# Humane Society of United States under investigation by IRS for misappropriated funds



## PitBullPositive (Dec 16, 2009)

The Humane Society of the United States has little to no affiliation to local shelters and local Humane Societies, despite having a name that leads to the convenient but mistaken identification of the HSUS as the parent organization.

Only a small percentage of donations made to the Humane Society of the United States are granted to local shelters and Humane Societies. In 2007, less than 6 million dollars were handed out as US grants out of over 152 million* taken in (less than 4%*). Of the almost 4%, a large percentage of the grants were handed out to organizations that did not provide direct care to animals in need.

Lobbyist Frank Losey broke the news that two members of Congress (Congressman Luetkemeyer from Missouri and Congressman Visclosky from Indiana) have sent letters to the IRS Commissioner and asked the Commissioner to address some of the concerns of their constituents as they relate to lobbying activities of the HSUS.

" HSUS's lobbying on national and state levels likely surpasses the boundaries set by its nonprofit status under the IRS code, said Susan Wolf, spokeswoman for the Sportsmen's and Animal Owners' Voting Alliance.

The Humane Society of the United States (HSUS) is a "humane society" in name only. It isn't affiliated with any hands-on "humane society" organizations, and it doesn't operate a single pet shelter or pet adoption facility anywhere.

During 2008, HSUS contributed barely $450,000- less than one-half of one percent of its budget-in grants to dog and cat shelters. By comparison, that same year it gave $2.25 million to a political campaign committee behind an anti-meat ballot initiative in California, and put $2.5 million into HSUS's executive pension plan.

Beginning on the day of NFL quarterback Michael Vick's 2007 dogfighting indictment, HSUS raised money online with the false promise that it would "care for the dogs seized in the Michael Vick case." The New York Times later reported that HSUS wasn't caring for Vick's dogs at all.

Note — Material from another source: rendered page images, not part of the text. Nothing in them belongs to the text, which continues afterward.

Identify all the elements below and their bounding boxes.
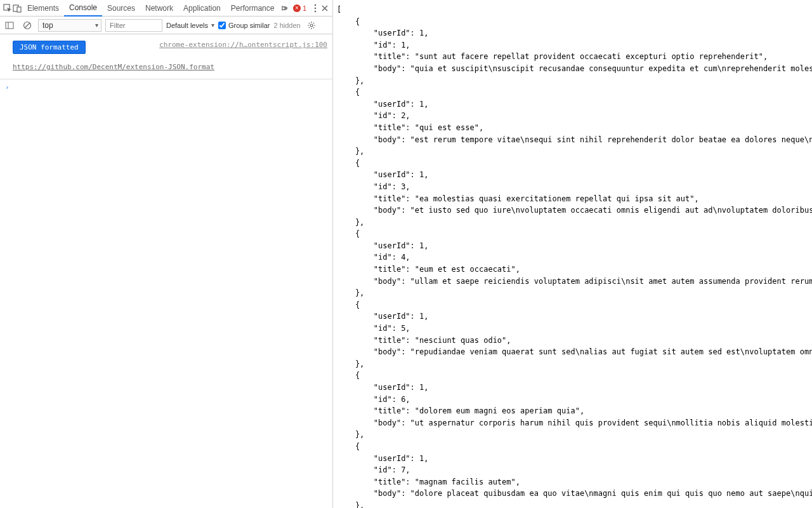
error-count: 1 (303, 4, 306, 12)
console-messages: JSON formatted chrome-extension://h…onte… (0, 34, 332, 508)
tab-sources[interactable]: Sources (102, 0, 140, 17)
group-similar-label: Group similar (228, 22, 270, 29)
context-select[interactable]: top (38, 19, 102, 32)
devtools-panel: Elements Console Sources Network Applica… (0, 0, 333, 508)
svg-line-9 (25, 23, 30, 28)
clear-console-icon[interactable] (20, 18, 34, 32)
context-value: top (43, 21, 53, 30)
console-prompt[interactable]: › (0, 79, 332, 95)
log-levels-select[interactable]: Default levels (166, 22, 214, 29)
hidden-count[interactable]: 2 hidden (273, 22, 300, 29)
devtools-tabs: Elements Console Sources Network Applica… (0, 0, 332, 17)
json-content-pane: [ { "userId": 1, "id": 1, "title": "sunt… (333, 0, 812, 508)
tab-elements[interactable]: Elements (22, 0, 64, 17)
tab-network[interactable]: Network (140, 0, 178, 17)
console-log-line: JSON formatted chrome-extension://h…onte… (0, 39, 332, 55)
svg-rect-2 (17, 7, 21, 12)
error-badge[interactable]: 1 (289, 4, 310, 12)
svg-point-5 (314, 10, 316, 12)
svg-rect-6 (6, 22, 13, 29)
console-toolbar: top Default levels Group similar 2 hidde… (0, 17, 332, 34)
repo-link[interactable]: https://github.com/DecentM/extension-JSO… (13, 63, 332, 71)
toggle-sidebar-icon[interactable] (3, 18, 16, 32)
tab-console[interactable]: Console (64, 0, 102, 17)
kebab-menu-icon[interactable] (310, 2, 320, 15)
inspect-icon[interactable] (3, 2, 12, 15)
tab-performance[interactable]: Performance (226, 0, 280, 17)
close-icon[interactable] (320, 2, 330, 15)
json-formatted-button[interactable]: JSON formatted (13, 41, 86, 54)
svg-point-3 (314, 4, 316, 6)
svg-point-10 (310, 24, 313, 27)
more-tabs-icon[interactable] (279, 2, 289, 15)
device-toggle-icon[interactable] (12, 2, 22, 15)
filter-input[interactable] (105, 19, 162, 32)
group-similar-checkbox[interactable]: Group similar (218, 22, 270, 29)
source-link[interactable]: chrome-extension://h…ontentscript.js:100 (159, 41, 327, 49)
settings-gear-icon[interactable] (304, 18, 318, 32)
svg-point-4 (314, 7, 316, 9)
tab-application[interactable]: Application (178, 0, 226, 17)
error-icon (293, 4, 301, 12)
group-similar-input[interactable] (218, 22, 226, 29)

Furthermore, HSUS President Wayne Pacelle told the Times that his group urged government officials to "put down" (that is, kill) the dogs rather than adopt them out to suitable homes.

HSUS later quietly altered its Internet fundraising pitch. Vick now gives HSUS "sponsored" speeches. And most of his dogs have been rehabilitated-without any help from HSUS.

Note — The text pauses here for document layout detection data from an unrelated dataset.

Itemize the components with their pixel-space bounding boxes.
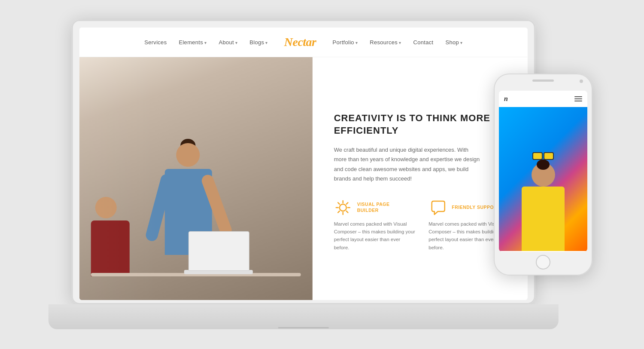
- phone-speaker: [532, 80, 554, 82]
- phone-outer: n: [494, 73, 592, 276]
- laptop-base: [49, 304, 559, 329]
- phone-person-hair: [537, 159, 550, 170]
- phone-navbar: n: [499, 91, 587, 107]
- phone-person: [522, 163, 565, 251]
- nav-portfolio[interactable]: Portfolio: [333, 39, 358, 46]
- feature1-text: Marvel comes packed with Visual Composer…: [334, 220, 416, 252]
- svg-line-5: [338, 202, 340, 204]
- site-logo[interactable]: Nectar: [284, 35, 316, 49]
- head: [176, 143, 200, 167]
- navbar: Services Elements About Blogs Nectar Por…: [79, 28, 528, 57]
- laptop-notch: [278, 327, 329, 328]
- chat-icon: [428, 199, 447, 217]
- phone-hero-image: [499, 107, 587, 251]
- hamburger-line1: [574, 96, 582, 97]
- features-row: VISUAL PAGE BUILDER Marvel comes packed …: [334, 199, 510, 252]
- hero-heading: CREATIVITY IS TO THINK MORE EFFICIENTLY: [334, 112, 510, 137]
- hamburger-line2: [574, 98, 582, 99]
- phone: n: [494, 73, 592, 276]
- nav-shop[interactable]: Shop: [445, 39, 462, 46]
- hero-description: We craft beautiful and unique digital ex…: [334, 145, 480, 183]
- phone-home-button[interactable]: [536, 255, 550, 269]
- hero-image: [79, 57, 313, 300]
- phone-camera: [580, 80, 583, 83]
- svg-point-0: [340, 204, 346, 211]
- sitting-body: [91, 220, 130, 276]
- svg-line-8: [338, 211, 340, 213]
- feature2-title: FRIENDLY SUPPORT: [452, 205, 500, 211]
- nav-services[interactable]: Services: [144, 39, 167, 46]
- laptop-screen: Services Elements About Blogs Nectar Por…: [79, 28, 528, 300]
- nav-about[interactable]: About: [219, 39, 237, 46]
- phone-screen: n: [499, 91, 587, 252]
- laptop: Services Elements About Blogs Nectar Por…: [72, 20, 535, 329]
- feature1-header: VISUAL PAGE BUILDER: [334, 199, 416, 217]
- scene: Services Elements About Blogs Nectar Por…: [0, 0, 644, 349]
- nav-elements[interactable]: Elements: [179, 39, 207, 46]
- nav-blogs[interactable]: Blogs: [249, 39, 267, 46]
- phone-person-body: [522, 187, 565, 251]
- laptop-outer: Services Elements About Blogs Nectar Por…: [72, 20, 535, 304]
- svg-line-7: [346, 202, 348, 204]
- feature1-title: VISUAL PAGE BUILDER: [357, 202, 390, 213]
- person-sitting: [91, 197, 130, 276]
- nav-contact[interactable]: Contact: [413, 39, 434, 46]
- phone-person-head: [532, 163, 555, 187]
- phone-logo: n: [504, 95, 508, 103]
- sitting-head: [95, 197, 117, 218]
- hamburger-line3: [574, 101, 582, 101]
- feature-visual-builder: VISUAL PAGE BUILDER Marvel comes packed …: [334, 199, 416, 252]
- hamburger-menu[interactable]: [574, 96, 582, 101]
- svg-line-6: [346, 211, 348, 213]
- main-content: CREATIVITY IS TO THINK MORE EFFICIENTLY …: [79, 57, 528, 300]
- phone-person-sunglasses: [532, 152, 554, 160]
- nav-resources[interactable]: Resources: [370, 39, 401, 46]
- mini-laptop: [184, 270, 253, 274]
- gear-icon: [334, 199, 352, 217]
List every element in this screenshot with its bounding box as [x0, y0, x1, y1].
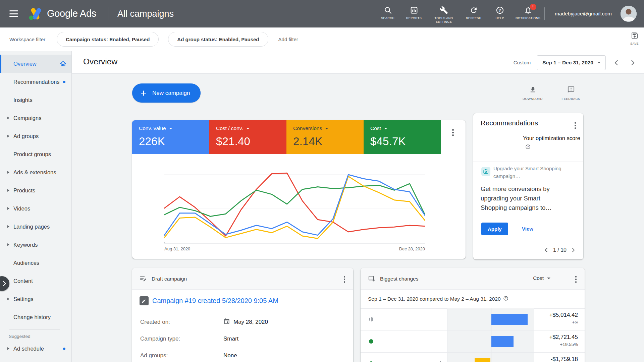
biggest-changes-icon [368, 275, 376, 284]
metric-header-conv-value[interactable]: Conv. value 226K [132, 120, 209, 154]
expand-arrow-icon [7, 298, 9, 300]
date-next-button[interactable] [627, 57, 638, 68]
expand-arrow-icon [7, 347, 9, 350]
add-filter-button[interactable]: Add filter [278, 37, 298, 42]
dropdown-caret-icon [325, 128, 328, 129]
pager-next-button[interactable] [569, 246, 577, 254]
draft-campaign-link[interactable]: Campaign #19 created 5/28/2020 9:05 AM [152, 297, 278, 305]
filter-chip[interactable]: Campaign status: Enabled, Paused [57, 32, 159, 47]
divider [473, 162, 583, 162]
sidebar-item-recommendations[interactable]: Recommendations [0, 73, 71, 91]
topbar-search-button[interactable]: SEARCH [375, 6, 401, 20]
wrench-icon [440, 6, 448, 14]
change-row[interactable]: +$5,014.42 +∞ [361, 308, 585, 330]
hamburger-menu-icon[interactable] [9, 10, 18, 17]
overview-metrics-card: Conv. value 226K Cost / conv. $21.40 Con… [132, 120, 466, 259]
sidebar-item-ads-extensions[interactable]: Ads & extensions [0, 163, 71, 181]
topbar-tools-and-settings-button[interactable]: TOOLS AND SETTINGS [427, 6, 461, 24]
change-row[interactable]: -$1,759.18 [361, 353, 585, 362]
sidebar-item-change-history[interactable]: Change history [0, 308, 71, 326]
sidebar-item-keywords[interactable]: Keywords [0, 236, 71, 254]
change-value: +$2,721.45 [549, 334, 578, 341]
topbar-reports-button[interactable]: REPORTS [401, 6, 427, 20]
sidebar-nav: Overview Recommendations Insights Campai… [0, 51, 72, 362]
chart-series-conversions [164, 176, 425, 239]
account-email[interactable]: madebyjace@gmail.com [555, 11, 612, 17]
dropdown-caret-icon [246, 128, 250, 129]
changes-table: +$5,014.42 +∞ +$2,721.45 +19.55% -$1,759… [361, 308, 585, 362]
download-icon [529, 86, 537, 95]
sidebar-item-settings[interactable]: Settings [0, 290, 71, 308]
topbar-help-button[interactable]: ? HELP [487, 6, 513, 20]
save-icon [631, 32, 639, 41]
sidebar-item-ad-schedule[interactable]: Ad schedule [0, 340, 71, 358]
new-campaign-button[interactable]: New campaign [132, 83, 201, 103]
sidebar-item-ad-groups[interactable]: Ad groups [0, 127, 71, 145]
draft-card-menu-button[interactable] [342, 275, 347, 284]
workspace-filter-label: Workspace filter [9, 37, 45, 42]
svg-text:?: ? [505, 297, 506, 300]
view-link[interactable]: View [522, 226, 533, 232]
x-axis-start-label: Aug 31, 2020 [164, 246, 190, 251]
biggest-changes-menu-button[interactable] [574, 275, 578, 284]
change-value: +$5,014.42 [549, 312, 578, 318]
sidebar-item-insights[interactable]: Insights [0, 91, 71, 109]
status-dot [369, 339, 373, 344]
apply-button[interactable]: Apply [481, 223, 508, 235]
sidebar-item-content[interactable]: Content [0, 272, 71, 290]
sidebar-item-overview[interactable]: Overview [0, 55, 71, 73]
optimization-score-label: Your optimization score? [523, 134, 581, 152]
help-circle-icon[interactable]: ? [503, 296, 508, 302]
change-bar [475, 358, 490, 362]
pager-prev-button[interactable] [542, 246, 550, 254]
change-percent: +∞ [549, 320, 578, 325]
topbar-refresh-button[interactable]: REFRESH [461, 6, 487, 20]
date-range-picker[interactable]: Sep 1 – Dec 31, 2020 [537, 55, 606, 70]
help-circle-icon[interactable]: ? [525, 143, 531, 152]
changes-metric-select[interactable]: Cost [532, 275, 551, 283]
sidebar-item-landing-pages[interactable]: Landing pages [0, 218, 71, 236]
svg-text:?: ? [527, 145, 529, 148]
topbar-divider [108, 7, 108, 20]
date-prev-button[interactable] [611, 57, 622, 68]
expand-arrow-icon [7, 243, 9, 246]
reports-icon [410, 6, 418, 14]
trend-line-chart [164, 160, 425, 244]
change-row[interactable]: +$2,721.45 +19.55% [361, 330, 585, 353]
plus-icon [140, 90, 147, 97]
main-content: New campaign DOWNLOAD FEEDBACK Conv. val… [72, 74, 644, 362]
metric-header-conversions[interactable]: Conversions 2.14K [286, 120, 364, 154]
expand-arrow-icon [7, 225, 9, 228]
filter-chips: Campaign status: Enabled, PausedAd group… [57, 32, 268, 47]
filter-bar: Workspace filter Campaign status: Enable… [0, 27, 644, 51]
draft-list-icon [140, 275, 147, 284]
feedback-icon [567, 86, 575, 95]
sidebar-item-audiences[interactable]: Audiences [0, 254, 71, 272]
feedback-button[interactable]: FEEDBACK [554, 86, 588, 101]
topbar-divider [544, 7, 545, 20]
chart-series-conv-value [164, 175, 425, 235]
metric-header-cost[interactable]: Cost $45.7K [364, 120, 441, 154]
suggested-section-label: Suggested [0, 330, 71, 340]
metric-header-cost-conv[interactable]: Cost / conv. $21.40 [209, 120, 286, 154]
account-avatar[interactable] [621, 6, 637, 22]
x-axis-end-label: Dec 28, 2020 [399, 246, 425, 251]
sidebar-item-product-groups[interactable]: Product groups [0, 145, 71, 163]
download-button[interactable]: DOWNLOAD [516, 86, 549, 101]
draft-campaign-icon [140, 296, 149, 305]
topbar-notifications-button[interactable]: ! NOTIFICATIONS [513, 6, 543, 20]
brand-name: Google Ads [47, 8, 96, 19]
sidebar-item-videos[interactable]: Videos [0, 199, 71, 218]
sidebar-item-campaigns[interactable]: Campaigns [0, 109, 71, 127]
expand-arrow-icon [7, 171, 9, 174]
change-percent: +19.55% [549, 342, 578, 347]
draft-field-row: Campaign type: Smart [140, 330, 345, 347]
sidebar-item-products[interactable]: Products [0, 181, 71, 199]
save-filter-button[interactable]: SAVE [630, 32, 639, 45]
dropdown-caret-icon [169, 128, 172, 129]
recommendations-menu-button[interactable] [573, 121, 578, 130]
recommendation-item-title[interactable]: Upgrade your Smart Shopping campaign… [493, 165, 562, 180]
filter-chip[interactable]: Ad group status: Enabled, Paused [168, 32, 268, 47]
overview-card-menu-button[interactable] [451, 128, 455, 137]
draft-field-row: Ad groups: None [140, 347, 345, 362]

"I just want people to know that their donations [to the HSUS] are not going to the local shelters, said Goldie Barrett, co-founder of Mike's Dog House. "If you want your donation to go to animal care, give it directly to a local shelter." Goldie added that "Every cent of every donation we get goes directly to caring for our animals."


----------



## DarkMoon (Nov 26, 2009)

This is all that I can say


----------



## Notabluehippo (May 23, 2010)

gee thats to bad lol


----------